Answer: The EUB does not have a survey schedule for pressure and flow control well testing at this time, but this is targeted in the development plans. At present, the onus is on companies to be aware of their testing obligations for control wells.

 

Question 41. If a shallow CBM pool was not initially perforated or tested in a control well, may it be perforated and tested at a later date, since it will still have representative initial pressure?

Answer: The EUB does not require operators to complete every coal zone present in a well when initially having zones validated for control well status. There may be a staggered validation of zones in a well as companies elect to pursue additional coal zones in an area.

 

Question 42. May a control well retain confidentiality?

Answer: Designation of a control well results in all data relating to control wells becoming publicly available at the time of designation.

 

Other

Question 43. How does an operator rescind an existing MU or MISC Order?
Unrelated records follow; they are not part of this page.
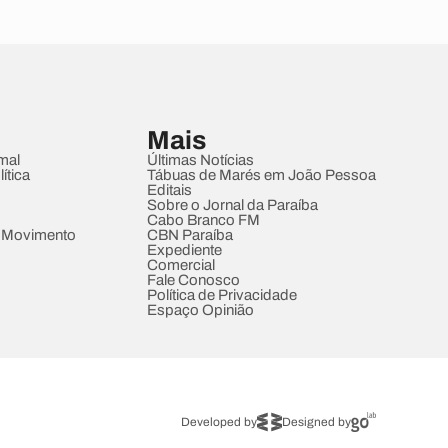
Mais
mal
Últimas Notícias
ítica
Tábuas de Marés em João Pessoa
Editais
Sobre o Jornal da Paraíba
Cabo Branco FM
 Movimento
CBN Paraíba
Expediente
Comercial
Fale Conosco
Política de Privacidade
Espaço Opinião
Developed by
Designed by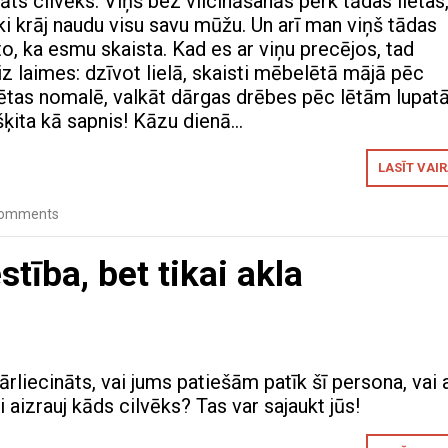
āts cilvēks. Viņš bez vilcināšanās pērk tādas lietas
ki krāj naudu visu savu mūžu. Un arī man viņš tādas
 to, ka esmu skaista. Kad es ar viņu precējos, tad
aiz laimes: dzīvot lielā, skaisti mēbelētā mājā pēc
ētas nomalē, valkāt dārgas drēbes pēc lētām lupa
šķita kā sapnis! Kāzu dienā…
LASĪT VAI
Comments
stība, bet tikai akla
ārliecināts, vai jums patiešām patīk šī persona, vai a
li aizrauj kāds cilvēks? Tas var sajaukt jūs!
Answer: The EUB does not intend to rescind MU Orders at this time, as they are field-based orders. A holder of a MISC Order may make an application to rescind a MISC Order for commingling of CBM or CBM and conventional gas production, but must also confirm that the appropriate control wells are in place to support the CBM development.

 

Question 44. When will the EUB develop plans for the oil shale and its development?

Answer: Oil shale was considered during the commingling initiative, and specific guidelines and requirements will be established as interest in the resource grows.